Tutto è concentrato in quell’atto. Una sfera, qualunque sia la lunghezza del suo diametro, se messa su una superficie piana, la tocca in un punto solo e poggia tutta su un punto solo. Tutta la storia dal primo Adamo fino all’ultimo uomo è concentrata in quel punto: nell’Atto in cui Cristo dona se stesso sulla Croce ed entra nel possesso della vita eterna. "Non è infatti il mistero di Cristo che continua e si prolunga nel tempo, è piuttosto il tempo che tutto si riassume e quasi si inabissa in quell’atto. Tutti i tempi e tutti gli spazi si raccolgono, precipitano in quell’istante, in quel punto" [D. Barsotti, Il Mistero cristiano nell’anno liturgico, San Paolo, Milano 2004, pag. 140]. È l’istante in cui il sommo sacerdote "si è assiso alla destra del trono della maestà nei cieli".

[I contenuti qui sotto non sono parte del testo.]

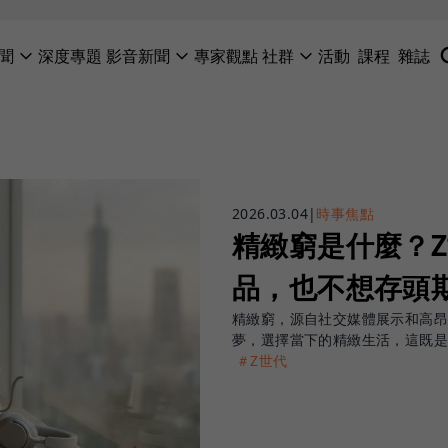
聞
深度專題
影音新聞
專家觀點
社群
活動
課程
雜誌
2026.03.04
|
時事焦點
精緻窮是什麼？
品，也不想存頭
精緻窮，源自社交媒體展示和高昂
夢，選擇當下的精緻生活，這既
＃Z世代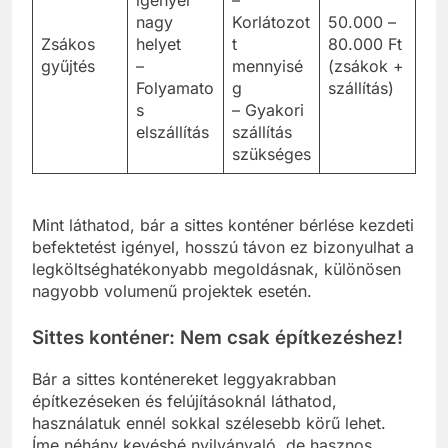
igényel
–
nagy
Korlátozot
50.000 –
Zsákos
helyet
t
80.000 Ft
gyűjtés
–
mennyisé
(zsákok +
Folyamato
g
szállítás)
s
– Gyakori
elszállítás
szállítás
szükséges
Mint láthatod, bár a sittes konténer bérlése kezdeti
befektetést igényel, hosszú távon ez bizonyulhat a
legköltséghatékonyabb megoldásnak, különösen
nagyobb volumenű projektek esetén.
Sittes konténer: Nem csak építkezéshez!
Bár a sittes konténereket leggyakrabban
építkezéseken és felújításoknál láthatod,
használatuk ennél sokkal szélesebb körű lehet.
Íme néhány kevésbé nyilvánvaló, de hasznos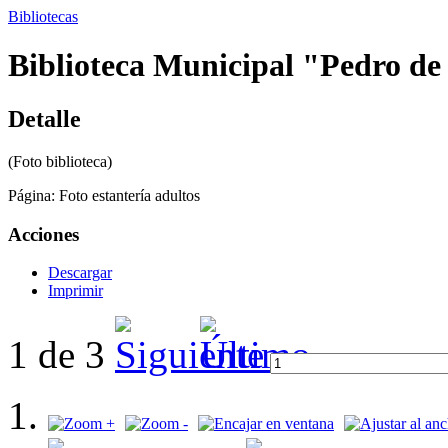
Bibliotecas
Biblioteca Municipal "Pedro de 
Detalle
(Foto biblioteca)
Página:
Foto estantería adultos
Acciones
Descargar
Imprimir
1 de 3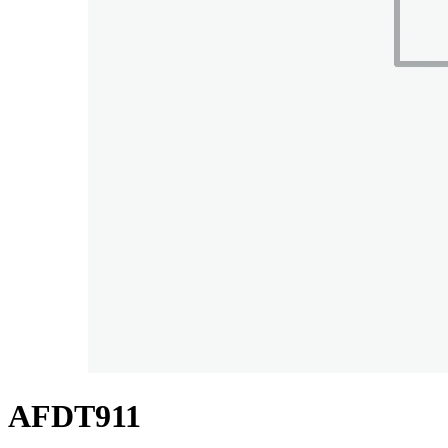
AFDT911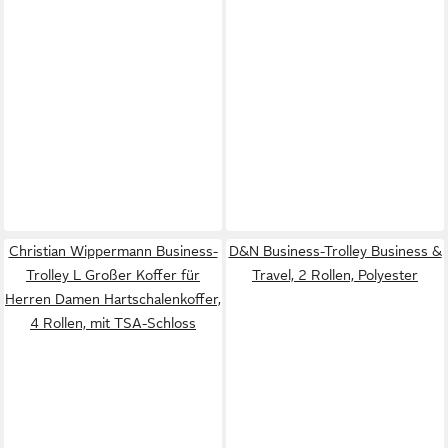
Christian Wippermann Business-
D&N Business-Trolley Business &
Trolley L Großer Koffer für
Travel, 2 Rollen, Polyester
Herren Damen Hartschalenkoffer,
4 Rollen, mit TSA-Schloss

Miei cari fratelli, questo è il "fondo della realtà": l’Atto di Cristo che dona se stesso ed introduce nella sua umanità tutto l’universo in Dio. È l’amore redentivo di Cristo, suprema rivelazione della Misericordia del Padre. Il male può scatenarsi: esso è già vinto. Il "fondo della realtà" non è il conflitto fra bene e male, ma è il bene – l’atto redentivo di Cristo – che ha già vinto il male.

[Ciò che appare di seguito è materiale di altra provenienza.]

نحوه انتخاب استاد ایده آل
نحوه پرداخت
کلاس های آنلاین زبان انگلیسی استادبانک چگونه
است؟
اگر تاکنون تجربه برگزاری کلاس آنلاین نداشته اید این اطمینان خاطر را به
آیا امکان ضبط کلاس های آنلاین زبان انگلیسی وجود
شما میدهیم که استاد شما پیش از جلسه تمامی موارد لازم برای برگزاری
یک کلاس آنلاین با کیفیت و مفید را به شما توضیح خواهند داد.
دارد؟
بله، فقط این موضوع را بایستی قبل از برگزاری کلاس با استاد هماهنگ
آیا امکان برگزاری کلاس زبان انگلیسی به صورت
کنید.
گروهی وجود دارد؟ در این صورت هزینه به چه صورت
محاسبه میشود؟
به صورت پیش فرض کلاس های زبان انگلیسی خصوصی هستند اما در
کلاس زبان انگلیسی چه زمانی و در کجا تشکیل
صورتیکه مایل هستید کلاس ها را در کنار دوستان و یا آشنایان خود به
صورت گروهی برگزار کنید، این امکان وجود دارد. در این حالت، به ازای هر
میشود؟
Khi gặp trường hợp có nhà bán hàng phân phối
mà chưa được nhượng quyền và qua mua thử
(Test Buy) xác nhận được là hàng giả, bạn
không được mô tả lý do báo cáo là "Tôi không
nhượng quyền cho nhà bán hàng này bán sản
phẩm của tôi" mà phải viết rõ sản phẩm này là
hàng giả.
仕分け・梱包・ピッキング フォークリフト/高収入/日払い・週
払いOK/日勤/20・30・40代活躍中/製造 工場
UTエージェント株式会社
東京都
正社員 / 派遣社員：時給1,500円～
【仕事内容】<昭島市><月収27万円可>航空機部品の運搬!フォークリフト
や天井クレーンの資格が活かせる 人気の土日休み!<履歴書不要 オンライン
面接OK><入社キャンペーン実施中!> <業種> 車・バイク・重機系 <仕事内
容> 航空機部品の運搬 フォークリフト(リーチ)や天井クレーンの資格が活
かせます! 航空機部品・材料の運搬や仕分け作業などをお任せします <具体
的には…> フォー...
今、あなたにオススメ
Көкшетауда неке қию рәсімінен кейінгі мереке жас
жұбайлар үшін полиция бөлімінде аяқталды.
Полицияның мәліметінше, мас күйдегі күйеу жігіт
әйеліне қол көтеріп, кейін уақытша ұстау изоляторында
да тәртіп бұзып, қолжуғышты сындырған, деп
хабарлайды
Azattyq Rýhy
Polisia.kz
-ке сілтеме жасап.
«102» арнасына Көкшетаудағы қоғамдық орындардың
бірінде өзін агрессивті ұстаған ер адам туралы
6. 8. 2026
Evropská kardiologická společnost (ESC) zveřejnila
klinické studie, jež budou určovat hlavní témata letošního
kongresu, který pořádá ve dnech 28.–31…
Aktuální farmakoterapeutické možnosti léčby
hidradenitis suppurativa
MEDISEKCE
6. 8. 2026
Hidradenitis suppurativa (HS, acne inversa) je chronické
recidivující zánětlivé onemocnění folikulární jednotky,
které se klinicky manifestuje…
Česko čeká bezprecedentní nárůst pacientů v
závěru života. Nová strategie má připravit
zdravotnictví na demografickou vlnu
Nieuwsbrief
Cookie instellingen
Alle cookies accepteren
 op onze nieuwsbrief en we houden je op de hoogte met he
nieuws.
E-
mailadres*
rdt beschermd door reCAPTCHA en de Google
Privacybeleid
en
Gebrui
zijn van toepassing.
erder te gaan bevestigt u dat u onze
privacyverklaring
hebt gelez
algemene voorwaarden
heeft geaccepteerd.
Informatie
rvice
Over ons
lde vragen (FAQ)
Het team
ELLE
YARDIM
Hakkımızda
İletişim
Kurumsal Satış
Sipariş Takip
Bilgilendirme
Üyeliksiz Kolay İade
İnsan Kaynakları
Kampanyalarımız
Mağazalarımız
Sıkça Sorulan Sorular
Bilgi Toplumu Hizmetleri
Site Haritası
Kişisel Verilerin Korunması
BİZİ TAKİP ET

2. Alla luce di questa pagina santa noi comprendiamo la missione della Chiesa: rigenerare l’uomo in Cristo. L’uomo ha perduto se stesso; l’uomo è privo della gloria di Dio ed ha quindi smarrito la coscienza della sua dignità; l’uomo si è venduto come schiavo agli elementi di questo mondo. L’uomo per ritrovare se stesso; perché rifulga in lui l’immagine di Dio e riscopra la sua dignità; perché la sua libertà sia liberata, deve entrare con tutto se stesso nell’atto redentivo di Cristo, appropriarsene ed assimilarne tutta la realtà, "fino a quando Cristo sia formato in lui". È questo il senso più profondo del tempo che viviamo: il tempo in cui accade la "nuova creazione" dell’uomo. La redenzione è una nuova creazione, poiché Dio non ha mai ritirato il sì che alla creazione ha detto all’inizio.
È questo il contesto della nostra esistenza e della nostra missione sacerdotale: siamo i ministri della redenzione; siamo i testimoni del "grande sì" che Dio dice oggi alla sua creazione.
Come lo siamo? In primo luogo, dicendo il "Vangelo della redenzione". Miei cari fratelli è questo il dono più grande che possiamo fare all’uomo: "affidarlo alla parola della grazia" che il Padre ha rivelato e ci ha donato in Cristo.
Siamo poi servi della redenzione dell’uomo soprattutto quando celebriamo l’Eucarestia. Esiste una norma canonica di profondo significato teologico e spirituale: l’obbligo di celebrare l’Eucarestia per il popolo che ci è stato affidato. È il momento più intenso del nostro servizio pastorale. In quel momento noi rappresentiamo davanti a Dio la nostra comunità; siamo la nostra comunità. La portiamo dentro all’atto redentivo di Cristo perché sia rigenerata dal suo sacrificio; perché sia introdotta nell’Alleanza nuova ed eterna.
La S. Scrittura raccomanda spesso di camminare, di vivere alla presenza di Dio. Fedele a questa divina parola la tradizione spirituale ha continuato a raccomandare questo. Che cosa significa? Dio è già presente dentro alla nostra storia. Egli sta realizzando il Mistero: ricapitolare ogni realtà in Cristo. Noi siamo dentro a questa divina operazione, a questa ricapitolazione. Non perdiamone mai la consapevolezza. Non dico la consapevolezza attuale, poiché custodire questa ininterrottamente è impossibile e non è necessario. Ma esiste una consapevolezza abituale. Che cosa vuol dire? Educarci a vedere la realtà, nostra e di ogni altro, nella luce del mistero redentivo di cui siamo ministri. È questo mistero la "dimora" della nostra esistenza.